WP1 Development of new NFT transmission methods (Aston University)
The existing NFT spectrum modulation techniques have been reviewed by ESR1 (V. Neskorniuk), who inferred that the following two methods have the potential to render the highest efficiency: b-modulation allowing us to attain the control over the signal’s duration, and the periodic NFT, which can bring about benefits in signal processing and signal-noise interference.
Within WP1 ESR1 developed a new data-driven approach (neural networks-based, NN) to nonlinearity mitigation in optical fibre links, addressing, specifically, the regime of high nonlinearity. He showed that the NN is able not only to recover the nonlinear impairments caused by optical fiber propagation but also the imperfections resulting from the usage of low-cost legacy transceiver components, such as digital-to-analog converter and Mach-Zehnder modulator.
WP2 Impact of practical impairments on the NFT (TU Delft)
Nonlinear distortions limit the transmission capacities of current fiber-optic communication systems. Non-conventional transmission techniques based on nonlinear Fourier transforms (NFTs) are an interesting approach to address these issues.

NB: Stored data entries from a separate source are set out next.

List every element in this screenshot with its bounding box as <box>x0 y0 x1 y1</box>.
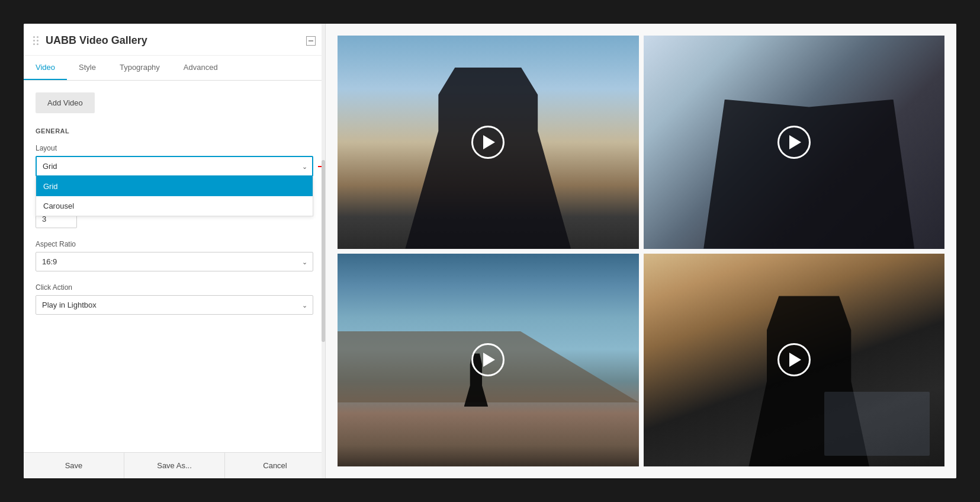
panel-title: UABB Video Gallery <box>46 34 306 47</box>
general-section-label: GENERAL <box>36 127 313 135</box>
play-icon-3 <box>483 353 495 367</box>
video-thumb-3[interactable] <box>338 254 639 467</box>
settings-panel: UABB Video Gallery Video Style Typograph… <box>24 24 326 478</box>
drag-handle[interactable] <box>33 36 38 45</box>
aspect-ratio-select-wrapper: 16:9 ⌄ <box>36 252 313 271</box>
layout-option-grid[interactable]: Grid <box>36 177 313 196</box>
layout-option-carousel[interactable]: Carousel <box>36 196 313 216</box>
tab-typography[interactable]: Typography <box>108 56 172 80</box>
aspect-ratio-field: Aspect Ratio 16:9 ⌄ <box>36 240 313 271</box>
layout-field-label: Layout <box>36 144 313 152</box>
app-window: UABB Video Gallery Video Style Typograph… <box>24 24 956 478</box>
video-thumb-1[interactable] <box>338 36 639 249</box>
play-icon-2 <box>789 135 801 149</box>
save-button[interactable]: Save <box>24 453 124 478</box>
tab-style[interactable]: Style <box>67 56 108 80</box>
play-button-1[interactable] <box>471 126 505 159</box>
aspect-ratio-select[interactable]: 16:9 <box>36 252 313 271</box>
cancel-button[interactable]: Cancel <box>225 453 325 478</box>
play-button-3[interactable] <box>471 343 505 376</box>
play-icon-1 <box>483 135 495 149</box>
video-grid <box>326 24 956 478</box>
aspect-ratio-label: Aspect Ratio <box>36 240 313 248</box>
click-action-select[interactable]: Play in Lightbox <box>36 295 313 315</box>
save-as-button[interactable]: Save As... <box>124 453 225 478</box>
tabs-row: Video Style Typography Advanced <box>24 56 325 81</box>
panel-body: Add Video GENERAL Layout Grid ⌄ Grid Car… <box>24 81 325 452</box>
video-thumb-2[interactable] <box>644 36 945 249</box>
scrollbar-thumb[interactable] <box>322 160 325 342</box>
video-thumb-4[interactable] <box>644 254 945 467</box>
panel-header: UABB Video Gallery <box>24 24 325 56</box>
add-video-button[interactable]: Add Video <box>36 92 95 113</box>
minimize-icon <box>309 40 313 41</box>
panel-footer: Save Save As... Cancel <box>24 452 325 478</box>
click-action-select-wrapper: Play in Lightbox ⌄ <box>36 295 313 315</box>
click-action-label: Click Action <box>36 283 313 292</box>
scrollbar[interactable] <box>322 24 325 478</box>
tab-video[interactable]: Video <box>24 56 67 80</box>
minimize-button[interactable] <box>306 36 316 46</box>
play-icon-4 <box>789 353 801 367</box>
play-button-2[interactable] <box>777 126 811 159</box>
tab-advanced[interactable]: Advanced <box>172 56 230 80</box>
layout-dropdown: Grid Carousel <box>36 177 313 216</box>
play-button-4[interactable] <box>777 343 811 376</box>
click-action-field: Click Action Play in Lightbox ⌄ <box>36 283 313 315</box>
layout-select[interactable]: Grid <box>36 156 313 177</box>
layout-select-wrapper: Grid ⌄ Grid Carousel <box>36 156 313 177</box>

These transmission techniques, however, rely on an ideal lossless fiber model, while in practice fibers are lossy. ESR2 (V. Bajaj) explored the impact of the fiber-loss on NFT-based fiber-optic transmission systems. He also investigated a novel approach to incorporating loss into NFT-based systems that uses a modified NFT and operates in specialized dispersion decreasing fibers (DDFs). The combined use of DDF along with the modified NFT eliminates the degrading effects due to fiber-loss completely in a mathematical ideal scenario. The numerical assessments showed significant gains achieved using the proposed solution.
WP3 Machine learning techniques for fibre-optic channel (DTU)
At Technical University of Denmark (DTU), the ESR3 (S. M. Ranzini), together with the industry partner (NBL), is proposing and developing a new receiver based on optoelectronic machine learning for intensity-modulated and direct detection systems. The optical pre-processing stage slices the received signal spectrum in small sub-bands with passive optical filters and each is detected by a photodetector (PD). The digital post-processing is based on a recent technique in machine learning called reservoir computing. ESR3 demonstrated the potential of the receiver for 32-GBd OOK signal transmission, and showed an increase in reach from 10 km to 40 km, corresponding to 400%, compared with digital-only techniques. The details of this process were published in 2 journal publications and 1 conference paper.
WP4 Network applications of NFT technology (Telecom Paris)
End-to-end deep learning of the optical fiber channel has recently been proposed to address the limitation that the Kerr nonlinearity sets on the transmission rates of fiber optic communication systems. It is important to understand how this approach compares with the conventional methods. By designing a neural network approximating the channel, ESR4 (A. Shahkarami), together with his supervisors, studied this comparison for a small-scale system, which we are currently extending to large-scale systems. In addition, they carried out some research on an approach based on representation learning and feature transfer to help protect the sequence of symbols at the transmitter against errors introduced by the channel.
WP5 Experimental implementation and testing of NFT systems (Nokia Bell Labs)
The performance of coherent optical high-speed transceivers are limited by their physical limitation and impairments. To operate with their maximum capacity, we should mitigate undesired distortions of these devices. A cost-effective way to overcome this challenge is using digital pre-distortion (DPD) techniques. ESR2 investigated a neural network DPD technique and showed in lab experiments an improvement of 3 dB compared to traditional methods. The ESR3 is investigating a new transceiver based on sharing the complexity between the optical and digital domain with machine learning techniques. Experimental analyses were carried out at NBL and showed a transmission reach gain of 800%, compared to digital-only techniques.
Progress beyond the state of the art and expected potential impact
Addressing the development of new data-driven approaches to nonlinearity mitigation, the new neural-networks based equaliser developed within WP1 is beyond state-of-the-art, according to the quality of the signal recovery and its ability to deal simultaneously with the fibre-nonlinearity induced. The important property of the method developed is that it is adaptive, so can be potentially implemented in real metro links resulting in the improved quality of transmission. This is especially important in view of the mitigation of the COVID-19-related negative socio-economic impact and further long-lasting consequences, when we have converted into on-line work in most aspect of our live, such that most business and public activities have become essentially dependant on the speed and quality of virtual information exchange.